(Beginning of RECORDED DATA)

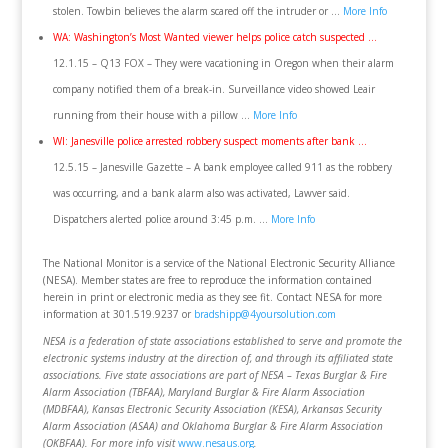
stolen. Towbin believes the alarm scared off the intruder or …
More Info
WA: Washington’s Most Wanted viewer helps police catch suspected …
12.1.15 – Q13 FOX – They were vacationing in Oregon when their alarm
company notified them of a break-in. Surveillance video showed Leair
running from their house with a pillow …
More Info
WI: Janesville police arrested robbery suspect moments after bank …
12.5.15 – Janesville Gazette – A bank employee called 911 as the robbery
was occurring, and a bank alarm also was activated, Lawver said.
Dispatchers alerted police around 3:45 p.m. …
More Info
The National Monitor is a service of the National Electronic Security Alliance
(NESA). Member states are free to reproduce the information contained
herein in print or electronic media as they see fit. Contact NESA for more
information at 301.519.9237 or
bradshipp@4yoursolution.com
NESA is a federation of state associations established to serve and promote the
electronic systems industry at the direction of, and through its affiliated state
associations. Five state associations are part of NESA – Texas Burglar & Fire
Alarm Association (TBFAA), Maryland Burglar & Fire Alarm Association
(MDBFAA), Kansas Electronic Security Association (KESA), Arkansas Security
Alarm Association (ASAA) and Oklahoma Burglar & Fire Alarm Association
(OKBFAA). For more info visit
www.nesaus.org
.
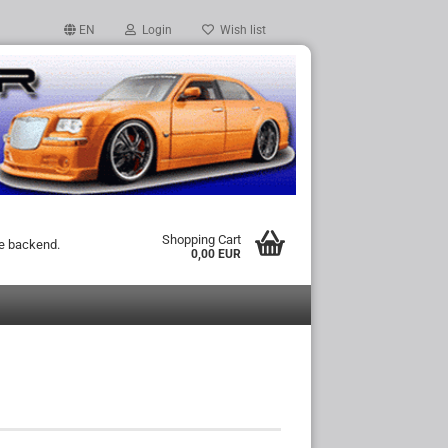
EN
Login
Wish list
Shopping Cart
he backend.
0,00 EUR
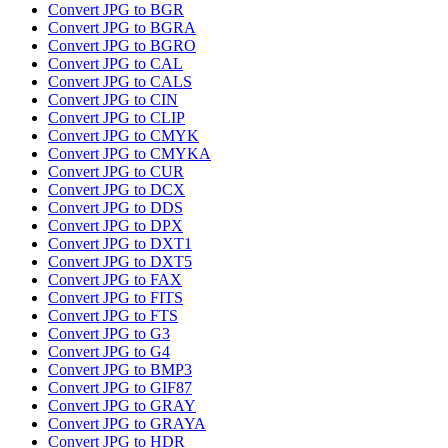
Convert JPG to BGR
Convert JPG to BGRA
Convert JPG to BGRO
Convert JPG to CAL
Convert JPG to CALS
Convert JPG to CIN
Convert JPG to CLIP
Convert JPG to CMYK
Convert JPG to CMYKA
Convert JPG to CUR
Convert JPG to DCX
Convert JPG to DDS
Convert JPG to DPX
Convert JPG to DXT1
Convert JPG to DXT5
Convert JPG to FAX
Convert JPG to FITS
Convert JPG to FTS
Convert JPG to G3
Convert JPG to G4
Convert JPG to BMP3
Convert JPG to GIF87
Convert JPG to GRAY
Convert JPG to GRAYA
Convert JPG to HDR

(End of RECORDED DATA)

# WHAT IS REQUIRED:
Each entry above should be reproduced exactly, with the pictures removed.

# REPLY:
stolen. Towbin believes the alarm scared off the intruder or …
More Info
WA: Washington’s Most Wanted viewer helps police catch suspected …
12.1.15 – Q13 FOX – They were vacationing in Oregon when their alarm
company notified them of a break-in. Surveillance video showed Leair
running from their house with a pillow …
More Info
WI: Janesville police arrested robbery suspect moments after bank …
12.5.15 – Janesville Gazette – A bank employee called 911 as the robbery
was occurring, and a bank alarm also was activated, Lawver said.
Dispatchers alerted police around 3:45 p.m. …
More Info
The National Monitor is a service of the National Electronic Security Alliance
(NESA). Member states are free to reproduce the information contained
herein in print or electronic media as they see fit. Contact NESA for more
information at 301.519.9237 or
bradshipp@4yoursolution.com
NESA is a federation of state associations established to serve and promote the
electronic systems industry at the direction of, and through its affiliated state
associations. Five state associations are part of NESA – Texas Burglar & Fire
Alarm Association (TBFAA), Maryland Burglar & Fire Alarm Association
(MDBFAA), Kansas Electronic Security Association (KESA), Arkansas Security
Alarm Association (ASAA) and Oklahoma Burglar & Fire Alarm Association
(OKBFAA). For more info visit
www.nesaus.org
.
EN
Login
Wish list
Shopping Cart
he backend.
0,00 EUR
Convert JPG to BGR
Convert JPG to BGRA
Convert JPG to BGRO
Convert JPG to CAL
Convert JPG to CALS
Convert JPG to CIN
Convert JPG to CLIP
Convert JPG to CMYK
Convert JPG to CMYKA
Convert JPG to CUR
Convert JPG to DCX
Convert JPG to DDS
Convert JPG to DPX
Convert JPG to DXT1
Convert JPG to DXT5
Convert JPG to FAX
Convert JPG to FITS
Convert JPG to FTS
Convert JPG to G3
Convert JPG to G4
Convert JPG to BMP3
Convert JPG to GIF87
Convert JPG to GRAY
Convert JPG to GRAYA
Convert JPG to HDR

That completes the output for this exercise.